Dans un seau de l’eau fraîche traîne à terre, toute poussée encore par le pied rapide qui l’a vivement dérangée. Un couteau qu’on y a vivement caché et qui marque la précipitation de la jouissance, soulève les disques d’or des citrons qui semblent posés là par le geste de la gourmandise, complétant l’appareil de la volupté. Maintenant venez jusqu’à la cuisine dont l’entrée est sévèrement gardée par la tribu des vases de toute grandeur, serviteurs capables et fidèles, race laborieuse et belle. Sur la table les couteaux actifs, qui vont droit au but, reposent dans une oisiveté menaçante et inoffensive. Mais au-dessus de vous un monstre étrange, frais encore comme la mer où il ondoya, une raie est suspendue, dont la vue mêle au désir de la gourmandise le charme curieux du calme ou des tempêtes de la mer dont elle fut le formidable témoin, faisant passer comme un souvenir du Jardin des Plantes à travers un goût de restaurant. Elle est ouverte et vous pouvez admirer la beauté de son architecture délicate et vaste, teintée de sang rouge, de nerfs bleus et de muscles blancs, comme la nef d’une cathédrale polychrome. À côté, dans l’abandon de leur mort, des poissons sont tordus en une courbe raide et désespérée, à plat ventre, les yeux sortis. Puis un chat, superposant à cet aquarium la vie obscure de ses formes plus savantes et plus conscientes, l’éclat de ses yeux posés sur la raie, fait manoeuvrer avec une hâte lente le velours de ses pattes sur les huîtres soulevées et décèle à la fois la prudence de son caractère, la convoitise de son palais et la témérité de son entreprise.
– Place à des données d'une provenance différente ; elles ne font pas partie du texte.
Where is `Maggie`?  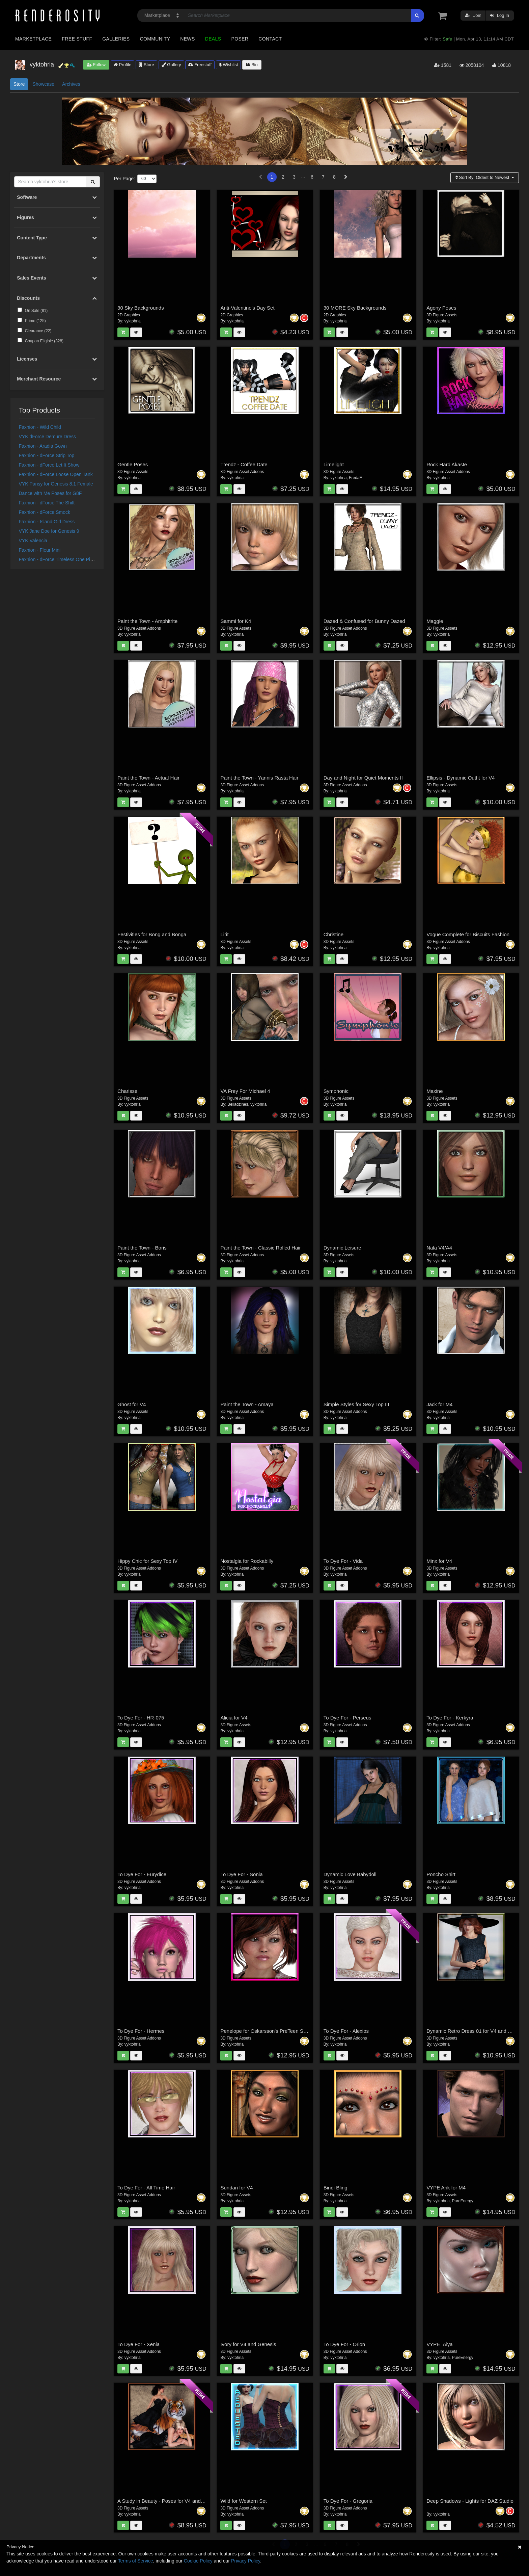 Maggie is located at coordinates (434, 621).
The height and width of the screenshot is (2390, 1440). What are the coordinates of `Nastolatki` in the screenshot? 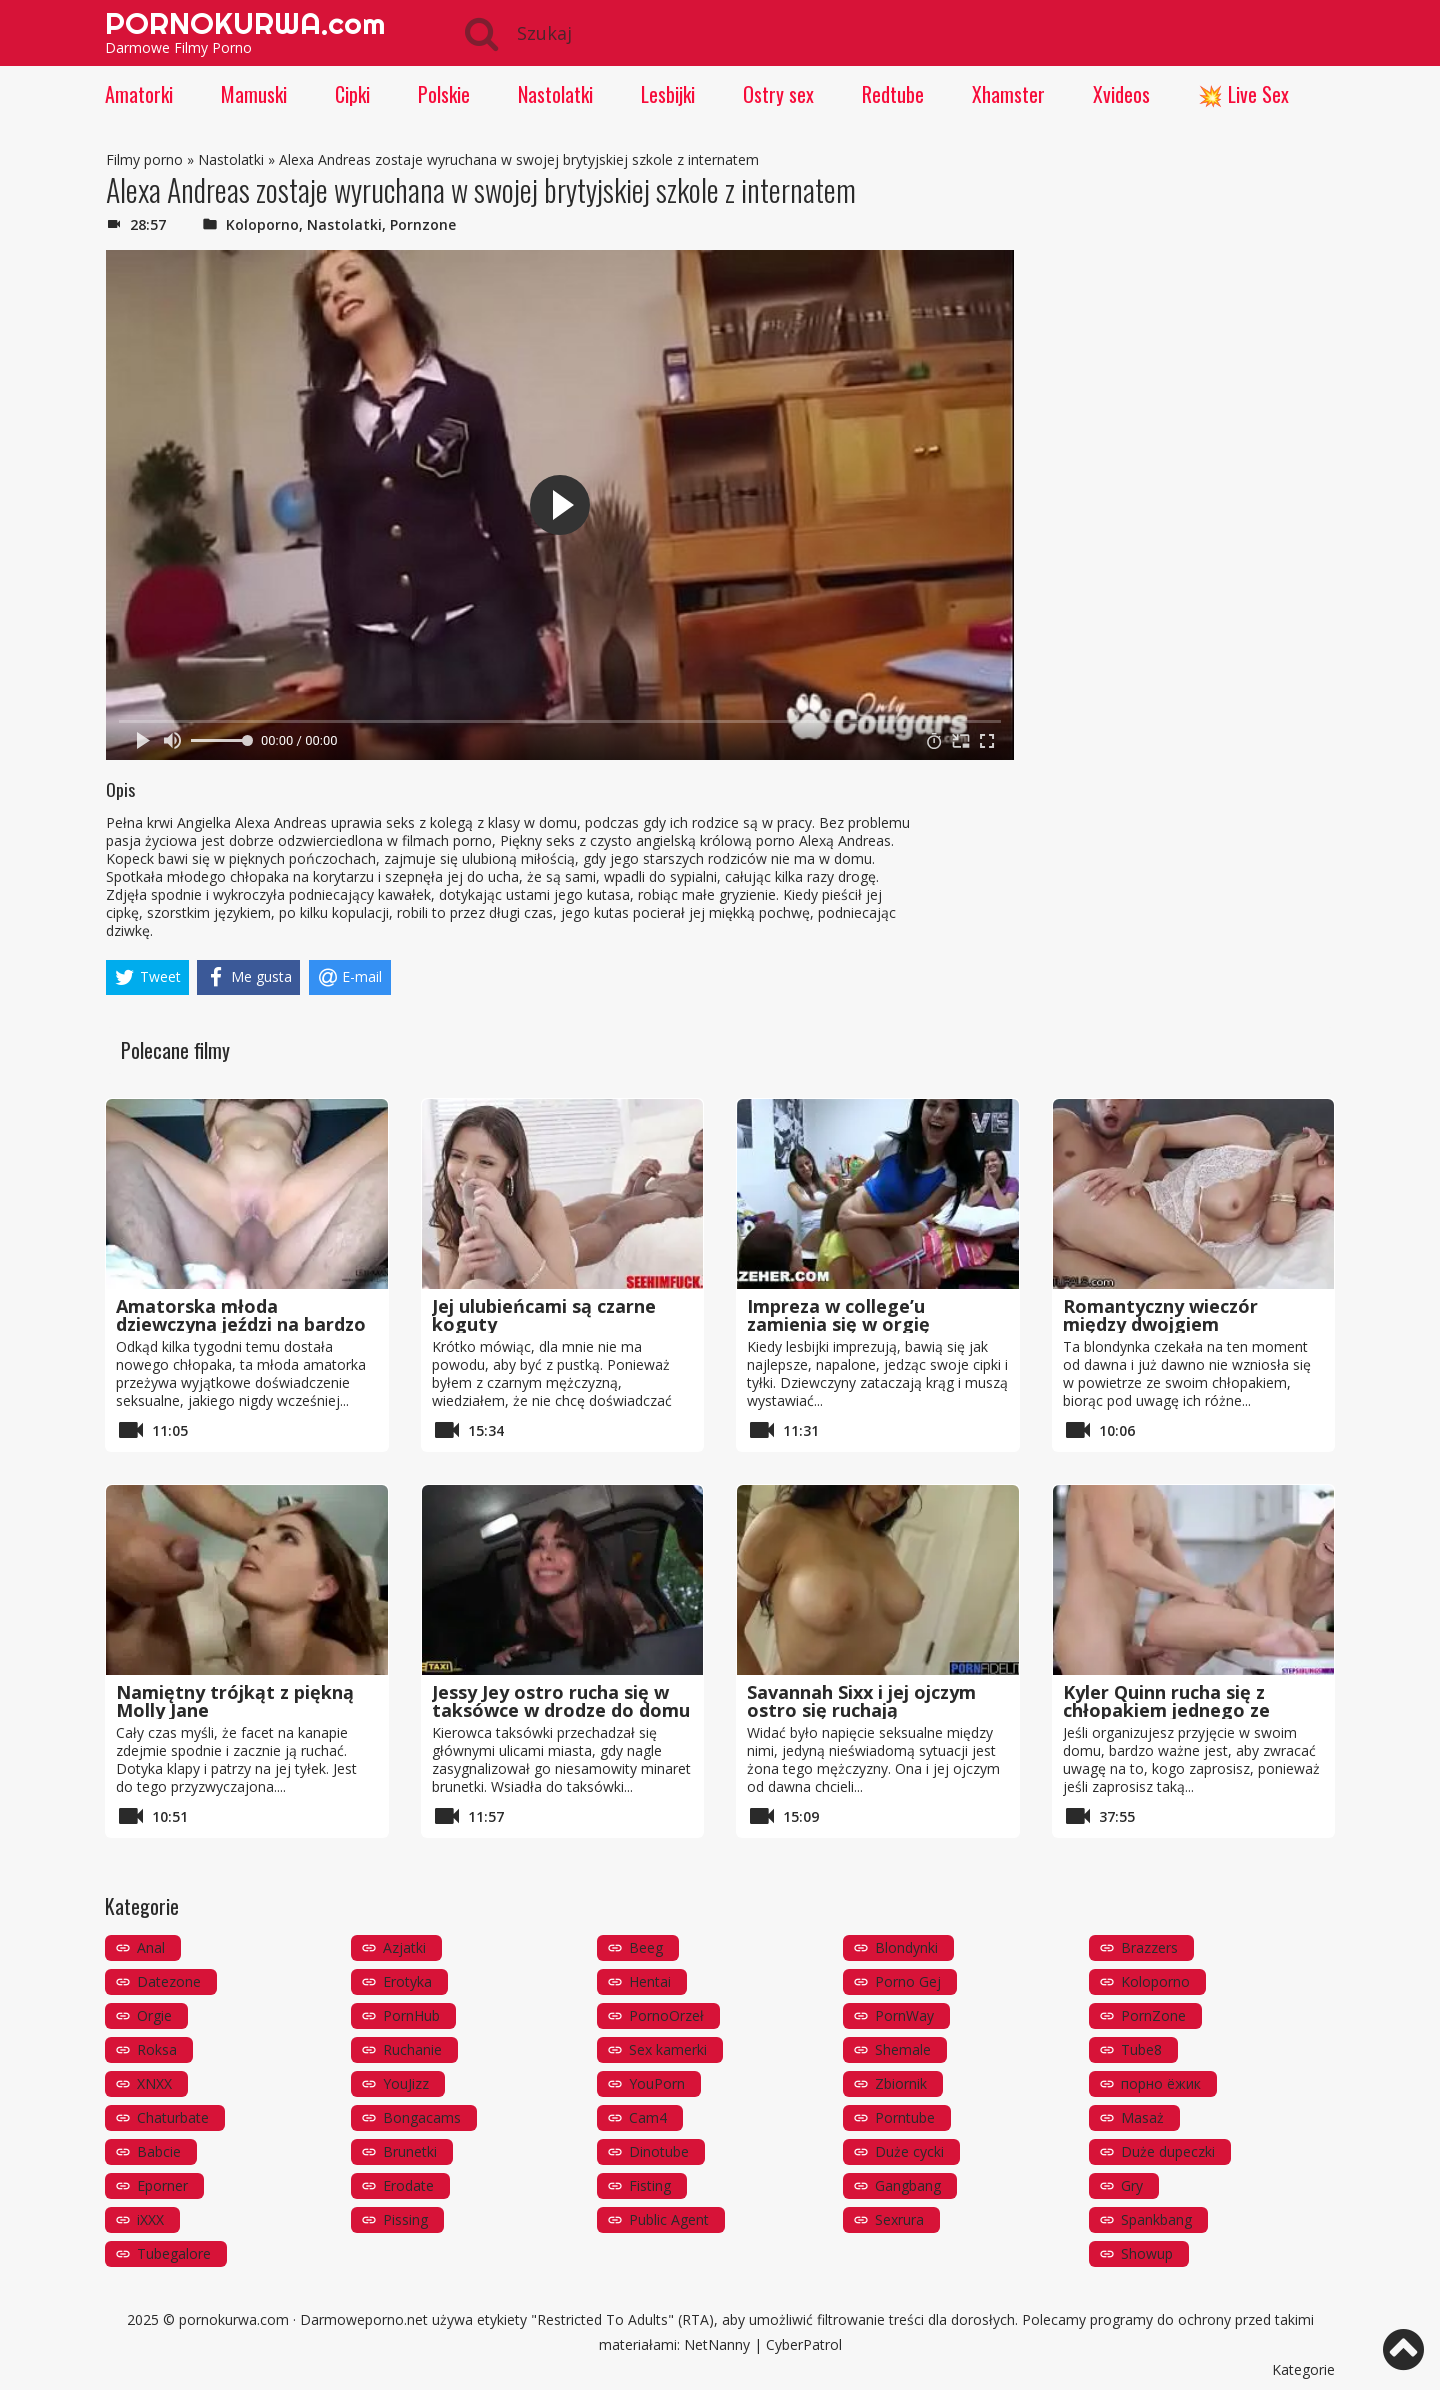 It's located at (555, 94).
L’oeil qui aime à jouer avec les autres sens et à reconstituer à l’aide de quelques couleurs, plus que tout un passé, tout un avenir, sent déjà la fraîcheur des huîtres qui vont mouiller les pattes du chat et on entend déjà, au moment où l’entassement précaire de ces nacres fragiles fléchira sous le poids du chat, le petit cri de leur fêlure et le tonnerre de leur chute.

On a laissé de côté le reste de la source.